I've also seen an Endocronologist who tested as sorts of other things relating to adrenal issues, hormonal issues and food allergies. You'll see below my handy brown folder. I take that everywhere because it's my holy grail of medical information about myself. Doctors can make much better informed decisions on treatment and tests when they have ALL the info. Never rely on your memory.


At the end of the day, I'm sick. The details on how, why, what, etc may never fully be understood. I pray that sometime in my lifetime those questions are able to be answered. With the way it's looking, that may or may not happen, but MCAS (Mast Cell Activation Syndrome) was only recently given a name in 2010.

My plan now? Live every day as it comes.

Some days I feel great. I have energy, no triggers seem to bother me and I'm able to exercise without a flare up. But, then I likely suffer the consequences of "feeling good" for days on end. I may not have another "normal day" for a week or more.

It's all about living one day at a time. I'm learning to listen to my body, be EXTREMELY in tune with how I am or not responding to things, and always keeping my meds close by in case of a flare up.

I don't share this as a "pity plea" or grabbing for sympathy - the opposite actually. More to help educate the people around me and even those who aren't.

NEVER judge a book by it's cover. 
You never know the battle someone else is fighting.

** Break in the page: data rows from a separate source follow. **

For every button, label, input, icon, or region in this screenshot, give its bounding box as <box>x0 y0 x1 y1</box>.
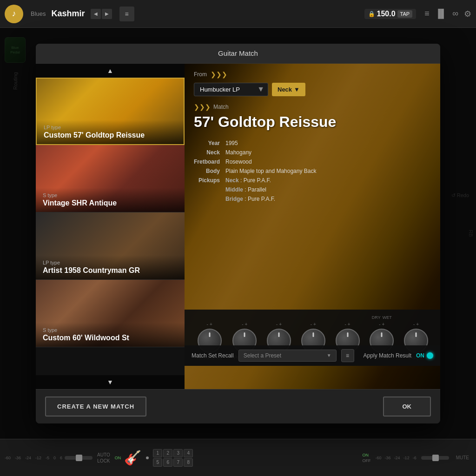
fretboard-value: Rosewood <box>225 159 431 165</box>
slider-thumb[interactable] <box>76 455 82 461</box>
guitar-list-item[interactable]: S type Vintage SHR Antique <box>36 145 185 212</box>
gear-icon[interactable]: ⚙ <box>464 9 471 19</box>
dry-label: DRY <box>372 315 381 320</box>
low-minus: - <box>344 322 346 327</box>
from-arrows: ❯❯❯ <box>211 71 227 78</box>
mid-plus: + <box>313 322 316 327</box>
bars-icon[interactable]: ▐▌ <box>435 9 447 19</box>
presence-plus: + <box>245 322 248 327</box>
scene-7-btn[interactable]: 7 <box>173 458 183 467</box>
bpm-value: 150.0 <box>377 10 396 18</box>
auto-label: AUTO <box>97 452 110 457</box>
from-row: From ❯❯❯ <box>194 71 431 78</box>
pickup-type-select[interactable]: Humbucker LP <box>194 83 268 96</box>
neck-spec-value: Mahogany <box>225 149 431 156</box>
presence-minus: - <box>242 322 243 327</box>
apply-match-label: Apply Match Result <box>364 352 411 359</box>
tap-button[interactable]: TAP <box>397 10 413 18</box>
mid-minus: - <box>311 322 312 327</box>
pickups-bridge-label <box>194 196 220 202</box>
pickup-neck-label: Neck <box>225 177 239 184</box>
wet-label: WET <box>383 315 392 320</box>
modal-footer: CREATE A NEW MATCH OK <box>36 389 440 423</box>
year-label: Year <box>194 140 220 146</box>
blend-minus: - <box>379 322 380 327</box>
high-minus: - <box>276 322 278 327</box>
blend-controls: - + <box>379 322 384 327</box>
preset-select-text: Select a Preset <box>244 352 324 359</box>
modal-body: ▲ LP type Custom 57' Goldtop Reissue <box>36 64 440 389</box>
year-value: 1995 <box>225 140 431 146</box>
main-area: BluePedal Routing Guitar Match ▲ LP typ <box>0 28 476 439</box>
scroll-down-button[interactable]: ▼ <box>36 375 185 389</box>
guitar-item-overlay-2: S type Vintage SHR Antique <box>36 188 185 212</box>
scene-6-btn[interactable]: 6 <box>163 458 172 467</box>
on-label-right: ON <box>363 453 371 457</box>
guitar-type-4: S type <box>43 327 178 333</box>
off-label-right: OFF <box>363 458 371 463</box>
preset-navigation: ◀ ▶ <box>91 9 112 19</box>
level-meter-right: -60 -36 -24 -12 -6 <box>376 456 416 460</box>
pickup-selector-row: Humbucker LP ▼ Neck ▼ <box>194 83 431 96</box>
high-controls: - + <box>276 322 282 327</box>
scene-4-btn[interactable]: 4 <box>184 449 193 457</box>
scene-8-btn[interactable]: 8 <box>184 458 193 467</box>
transport-slider-right[interactable] <box>421 456 449 460</box>
match-text: Match <box>213 104 229 110</box>
scene-2-btn[interactable]: 2 <box>163 449 172 457</box>
fretboard-label: Fretboard <box>194 159 220 165</box>
match-label-row: ❯❯❯ Match <box>194 103 431 111</box>
dry-wet-labels: DRY WET <box>372 315 392 320</box>
guitar-detail-panel: From ❯❯❯ Humbucker LP ▼ <box>185 64 440 389</box>
pickups-middle-label <box>194 186 220 193</box>
mute-label[interactable]: MUTE <box>456 455 469 460</box>
preset-recall-row: Match Set Recall Select a Preset ▼ ≡ App… <box>185 345 440 366</box>
scroll-up-button[interactable]: ▲ <box>36 64 185 78</box>
on-off-right: ON OFF <box>363 453 371 463</box>
neck-position-select[interactable]: Neck ▼ <box>272 83 305 96</box>
guitar-list-item[interactable]: S type Custom 60' Wildwood St <box>36 280 185 347</box>
guitar-list-item[interactable]: LP type Custom 57' Goldtop Reissue <box>36 78 185 145</box>
pickup-middle-label: Middle <box>225 186 243 193</box>
guitar-transport-icon: 🎸 <box>123 446 142 469</box>
apply-toggle[interactable]: ON <box>416 352 433 359</box>
level-meter-left: -60 -36 -24 -12 -5 0 6 <box>5 456 62 460</box>
toggle-small[interactable] <box>146 456 149 459</box>
guitar-type-3: LP type <box>43 260 178 265</box>
guitar-name-4: Custom 60' Wildwood St <box>43 334 178 342</box>
list-icon[interactable]: ≡ <box>424 9 430 19</box>
infinity-icon[interactable]: ∞ <box>452 9 458 19</box>
mid-controls: - + <box>311 322 316 327</box>
resonance-plus: + <box>210 322 212 327</box>
scene-1-btn[interactable]: 1 <box>153 449 162 457</box>
neck-label: Neck <box>278 86 292 93</box>
create-new-match-button[interactable]: CREATE A NEW MATCH <box>45 397 146 416</box>
guitar-name-1: Custom 57' Goldtop Reissue <box>44 131 177 139</box>
bpm-section: 🔒 150.0 TAP <box>364 9 416 19</box>
app-logo: ♪ <box>5 5 23 23</box>
resonance-controls: - + <box>207 322 212 327</box>
on-label-top: ON <box>115 456 121 460</box>
preset-list-button[interactable]: ≡ <box>341 349 354 362</box>
menu-button[interactable]: ≡ <box>119 7 134 21</box>
preset-dropdown-arrow: ▼ <box>327 353 331 358</box>
body-value: Plain Maple top and Mahogany Back <box>225 168 431 174</box>
blend-plus: + <box>382 322 385 327</box>
body-label: Body <box>194 168 220 174</box>
pickups-bridge-value: Bridge : Pure P.A.F. <box>225 196 431 202</box>
guitar-specs-grid: Year 1995 Neck Mahogany Fretboard Rosewo… <box>194 140 431 202</box>
guitar-list-item[interactable]: LP type Artist 1958 Countryman GR <box>36 212 185 280</box>
slider-thumb-right[interactable] <box>432 455 439 461</box>
scene-5-btn[interactable]: 5 <box>153 458 162 467</box>
match-set-recall-label: Match Set Recall <box>192 352 234 359</box>
prev-preset-button[interactable]: ◀ <box>91 9 101 19</box>
modal-header: Guitar Match <box>36 44 440 64</box>
preset-select-wrapper[interactable]: Select a Preset ▼ <box>238 350 337 362</box>
low-controls: - + <box>344 322 350 327</box>
transport-slider[interactable] <box>65 456 93 460</box>
next-preset-button[interactable]: ▶ <box>102 9 112 19</box>
scene-3-btn[interactable]: 3 <box>173 449 183 457</box>
ok-button[interactable]: OK <box>383 397 431 416</box>
guitar-name-2: Vintage SHR Antique <box>43 199 178 207</box>
output-plus: + <box>416 322 419 327</box>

Through everything it's inspired me to figure out how I can be my BEST SELF despite everything I have to deal with and I'm working REALLY HARD behind the scenes for what that looks like for you too. 2017 will be a fresh new start for me and I hope you will feel the same way too. I will have a new challenge opening in January called "My Best Self - Renewing from the inside out" that will be completely focused on feeding your spirit, sharpening your mind and transforming your body.

I hope you'll always consider the possibility that things aren't always as they appear when you find yourself jumping to judgement {don't skim over that - we ALL do it from time to time} when you see someone in person or online. Everyone has a story. Everyone's stories are important.